→ Problem requirements
The answer must consist of every line in the records below that contains the string "Полис".

(Page-level text extractions)
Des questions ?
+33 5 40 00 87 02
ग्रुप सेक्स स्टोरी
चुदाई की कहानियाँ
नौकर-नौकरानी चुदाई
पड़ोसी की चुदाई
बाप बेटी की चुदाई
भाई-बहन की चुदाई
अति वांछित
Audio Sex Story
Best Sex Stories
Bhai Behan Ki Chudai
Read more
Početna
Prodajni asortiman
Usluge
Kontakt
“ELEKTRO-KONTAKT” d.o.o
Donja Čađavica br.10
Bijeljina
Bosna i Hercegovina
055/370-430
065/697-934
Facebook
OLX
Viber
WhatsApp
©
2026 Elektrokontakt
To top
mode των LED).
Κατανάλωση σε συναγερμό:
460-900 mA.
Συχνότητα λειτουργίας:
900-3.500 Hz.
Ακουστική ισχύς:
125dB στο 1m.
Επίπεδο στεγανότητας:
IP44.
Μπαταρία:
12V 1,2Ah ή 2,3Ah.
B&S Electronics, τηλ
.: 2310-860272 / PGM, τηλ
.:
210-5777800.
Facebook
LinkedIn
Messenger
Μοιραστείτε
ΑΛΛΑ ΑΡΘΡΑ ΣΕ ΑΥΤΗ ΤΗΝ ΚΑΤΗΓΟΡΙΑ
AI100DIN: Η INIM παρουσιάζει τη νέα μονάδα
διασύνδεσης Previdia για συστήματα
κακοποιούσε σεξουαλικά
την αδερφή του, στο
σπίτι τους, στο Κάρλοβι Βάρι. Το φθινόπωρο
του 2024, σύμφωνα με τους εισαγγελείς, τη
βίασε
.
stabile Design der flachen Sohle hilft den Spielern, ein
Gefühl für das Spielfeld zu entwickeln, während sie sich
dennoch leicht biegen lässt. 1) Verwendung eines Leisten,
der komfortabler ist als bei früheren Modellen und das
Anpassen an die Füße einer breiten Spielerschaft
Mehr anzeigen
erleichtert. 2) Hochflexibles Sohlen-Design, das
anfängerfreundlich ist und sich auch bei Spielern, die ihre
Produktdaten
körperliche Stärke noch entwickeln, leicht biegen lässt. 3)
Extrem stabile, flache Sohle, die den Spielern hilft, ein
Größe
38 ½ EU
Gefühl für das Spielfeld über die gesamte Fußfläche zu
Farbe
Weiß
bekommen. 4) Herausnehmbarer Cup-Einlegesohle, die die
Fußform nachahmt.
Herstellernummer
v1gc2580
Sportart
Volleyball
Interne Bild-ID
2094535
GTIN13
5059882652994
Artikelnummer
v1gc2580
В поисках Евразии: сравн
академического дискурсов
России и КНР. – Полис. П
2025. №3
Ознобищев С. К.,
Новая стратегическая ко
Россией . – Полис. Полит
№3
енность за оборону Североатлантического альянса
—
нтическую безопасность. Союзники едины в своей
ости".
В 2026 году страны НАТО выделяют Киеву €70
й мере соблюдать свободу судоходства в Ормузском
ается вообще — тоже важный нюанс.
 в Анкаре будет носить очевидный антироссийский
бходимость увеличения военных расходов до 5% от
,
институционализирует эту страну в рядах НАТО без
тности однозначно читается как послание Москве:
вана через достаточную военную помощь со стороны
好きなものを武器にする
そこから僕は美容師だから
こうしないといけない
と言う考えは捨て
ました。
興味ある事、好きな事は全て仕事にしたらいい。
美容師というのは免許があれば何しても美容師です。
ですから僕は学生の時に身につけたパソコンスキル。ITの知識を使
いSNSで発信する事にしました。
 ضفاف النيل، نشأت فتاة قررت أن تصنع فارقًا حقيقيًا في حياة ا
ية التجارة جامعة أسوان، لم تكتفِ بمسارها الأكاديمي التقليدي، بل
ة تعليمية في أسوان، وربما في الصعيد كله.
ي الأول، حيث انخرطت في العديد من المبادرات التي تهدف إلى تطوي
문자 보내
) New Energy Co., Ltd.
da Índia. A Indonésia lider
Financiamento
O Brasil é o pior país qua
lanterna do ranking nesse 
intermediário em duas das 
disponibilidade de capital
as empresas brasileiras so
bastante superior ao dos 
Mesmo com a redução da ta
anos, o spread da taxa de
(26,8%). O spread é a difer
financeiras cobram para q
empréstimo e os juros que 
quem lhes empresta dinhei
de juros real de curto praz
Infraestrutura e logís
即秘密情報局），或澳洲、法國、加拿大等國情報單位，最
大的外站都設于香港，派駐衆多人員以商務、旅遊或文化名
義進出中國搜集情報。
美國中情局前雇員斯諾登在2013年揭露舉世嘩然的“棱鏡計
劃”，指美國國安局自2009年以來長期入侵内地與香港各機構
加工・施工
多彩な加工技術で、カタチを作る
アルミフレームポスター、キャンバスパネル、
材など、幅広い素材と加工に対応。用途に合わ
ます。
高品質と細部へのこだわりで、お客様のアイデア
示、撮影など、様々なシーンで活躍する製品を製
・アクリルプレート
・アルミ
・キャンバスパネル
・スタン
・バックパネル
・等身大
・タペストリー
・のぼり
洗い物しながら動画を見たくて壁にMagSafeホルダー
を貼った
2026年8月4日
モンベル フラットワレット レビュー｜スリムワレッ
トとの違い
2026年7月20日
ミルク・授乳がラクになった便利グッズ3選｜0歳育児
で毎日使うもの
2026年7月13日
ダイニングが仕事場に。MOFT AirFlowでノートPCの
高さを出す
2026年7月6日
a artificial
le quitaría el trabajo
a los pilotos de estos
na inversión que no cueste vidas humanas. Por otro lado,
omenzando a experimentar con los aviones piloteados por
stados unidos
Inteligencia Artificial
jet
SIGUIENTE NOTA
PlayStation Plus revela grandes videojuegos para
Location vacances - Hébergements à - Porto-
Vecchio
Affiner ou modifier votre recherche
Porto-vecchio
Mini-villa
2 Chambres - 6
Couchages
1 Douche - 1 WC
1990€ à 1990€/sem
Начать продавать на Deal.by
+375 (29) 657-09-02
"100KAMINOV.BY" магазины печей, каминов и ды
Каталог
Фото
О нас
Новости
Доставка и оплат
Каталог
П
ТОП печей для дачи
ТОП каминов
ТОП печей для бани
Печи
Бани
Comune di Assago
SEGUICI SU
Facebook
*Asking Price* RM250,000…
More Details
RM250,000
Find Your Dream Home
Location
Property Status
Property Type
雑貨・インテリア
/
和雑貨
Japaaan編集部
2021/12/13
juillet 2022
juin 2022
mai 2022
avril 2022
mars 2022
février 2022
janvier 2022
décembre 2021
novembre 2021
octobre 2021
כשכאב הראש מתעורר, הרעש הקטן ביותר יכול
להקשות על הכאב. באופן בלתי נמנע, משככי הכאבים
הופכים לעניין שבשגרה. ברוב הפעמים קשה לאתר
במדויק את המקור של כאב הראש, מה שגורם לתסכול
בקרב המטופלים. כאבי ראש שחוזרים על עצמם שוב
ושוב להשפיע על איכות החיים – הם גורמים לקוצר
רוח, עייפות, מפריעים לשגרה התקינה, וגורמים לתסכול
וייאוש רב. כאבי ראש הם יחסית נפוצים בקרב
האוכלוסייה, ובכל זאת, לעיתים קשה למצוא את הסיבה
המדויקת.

→ Exercise result
России и КНР. – Полис. П
Россией . – Полис. Полит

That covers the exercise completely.